What is needed - Work out how many lines of the listing hold "Timer" and return that number by itself.

Working data -
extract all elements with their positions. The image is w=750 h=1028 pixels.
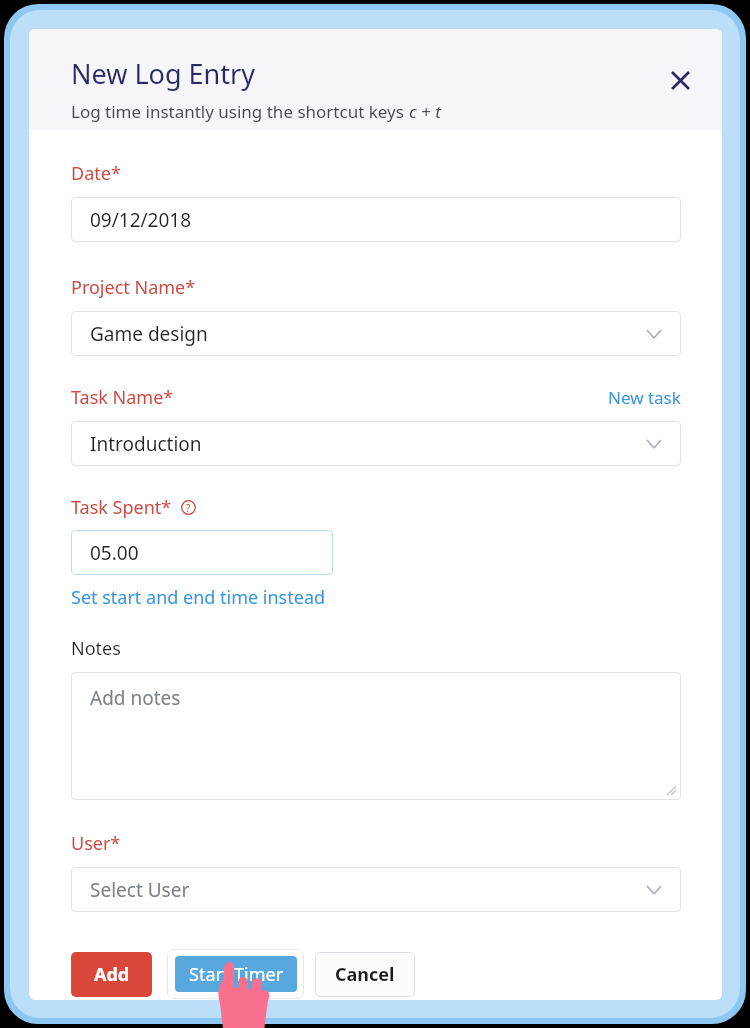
button[interactable]: Cancel (315, 952, 415, 997)
staticText: Notes (71, 636, 121, 661)
staticText: ? (186, 501, 191, 515)
staticText: Set start and end time instead (71, 585, 326, 610)
staticText: New task (608, 386, 681, 409)
button[interactable]: Game design (71, 311, 681, 356)
button[interactable]: Set start and end time instead (71, 585, 326, 610)
staticText: User* (71, 831, 121, 856)
staticText: New Log Entry (71, 55, 255, 92)
staticText: Task Name* (71, 385, 174, 410)
staticText: Task Spent* (71, 495, 172, 520)
button[interactable]: 09/12/2018 (71, 197, 681, 242)
staticText: Project Name* (71, 275, 196, 300)
staticText: Date* (71, 161, 121, 186)
staticText: Introduction (90, 431, 202, 457)
button[interactable]: Close (657, 57, 703, 103)
staticText: 09/12/2018 (90, 207, 192, 233)
button[interactable]: Add (71, 952, 152, 997)
button[interactable]: 05.00 (71, 530, 333, 575)
staticText: c + t (409, 100, 441, 123)
staticText: Select User (90, 877, 190, 903)
staticText: Log time instantly using the shortcut ke… (71, 100, 409, 123)
staticText: Game design (90, 321, 208, 347)
button[interactable]: Add notes (71, 672, 681, 800)
staticText: 05.00 (90, 540, 139, 566)
staticText: Add (94, 962, 130, 987)
button[interactable]: Introduction (71, 421, 681, 466)
button[interactable]: Start Timer (167, 949, 304, 999)
button[interactable]: Select User (71, 867, 681, 912)
staticText: Add notes (90, 685, 181, 711)
staticText: Cancel (335, 962, 395, 987)
button[interactable]: New task (608, 386, 681, 409)
staticText: Start Timer (189, 962, 284, 987)
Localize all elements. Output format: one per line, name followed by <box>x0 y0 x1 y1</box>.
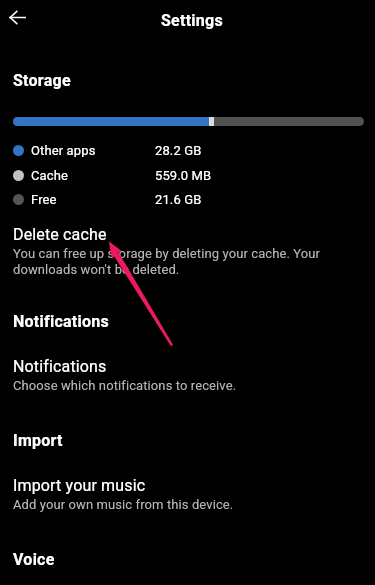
staticText: Cache <box>31 168 68 182</box>
staticText: Import <box>13 431 63 450</box>
staticText: 21.6 GB <box>155 192 202 206</box>
staticText: Choose which notifications to receive. <box>13 378 237 393</box>
staticText: Settings <box>161 11 223 30</box>
staticText: Voice <box>13 550 55 569</box>
staticText: Other apps <box>31 143 96 157</box>
staticText: Storage <box>13 71 71 90</box>
button[interactable]: Notifications <box>0 357 375 415</box>
staticText: Add your own music from this device. <box>13 497 234 512</box>
button[interactable]: Import your music <box>0 476 375 534</box>
staticText: Notifications <box>13 357 107 376</box>
button[interactable]: Delete cache <box>0 225 375 283</box>
staticText: You can free up storage by deleting your… <box>13 246 321 277</box>
staticText: 28.2 GB <box>155 143 202 157</box>
staticText: Notifications <box>13 312 109 331</box>
staticText: Import your music <box>13 476 146 495</box>
staticText: 559.0 MB <box>155 168 212 182</box>
button[interactable]: Back <box>1 1 33 33</box>
staticText: Delete cache <box>13 225 107 244</box>
staticText: Free <box>31 192 57 206</box>
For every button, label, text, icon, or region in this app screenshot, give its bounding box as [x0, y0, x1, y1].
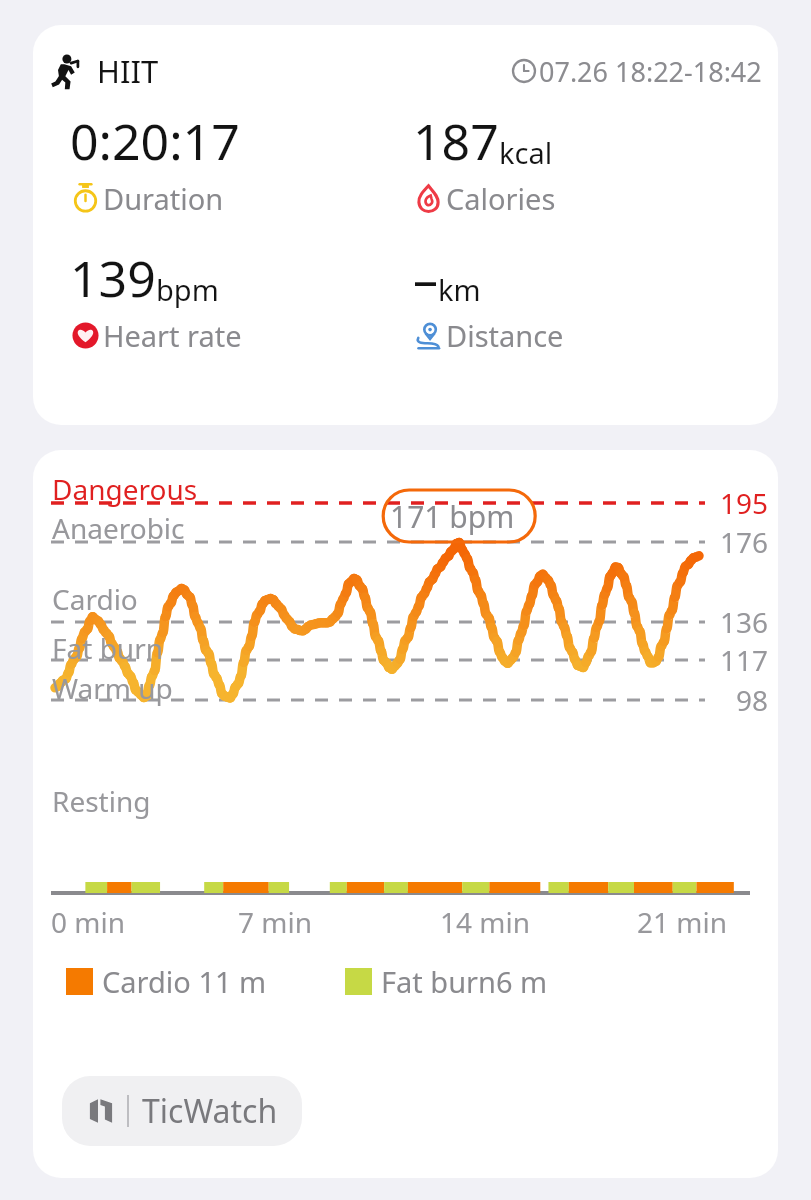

Answer to this problem - 2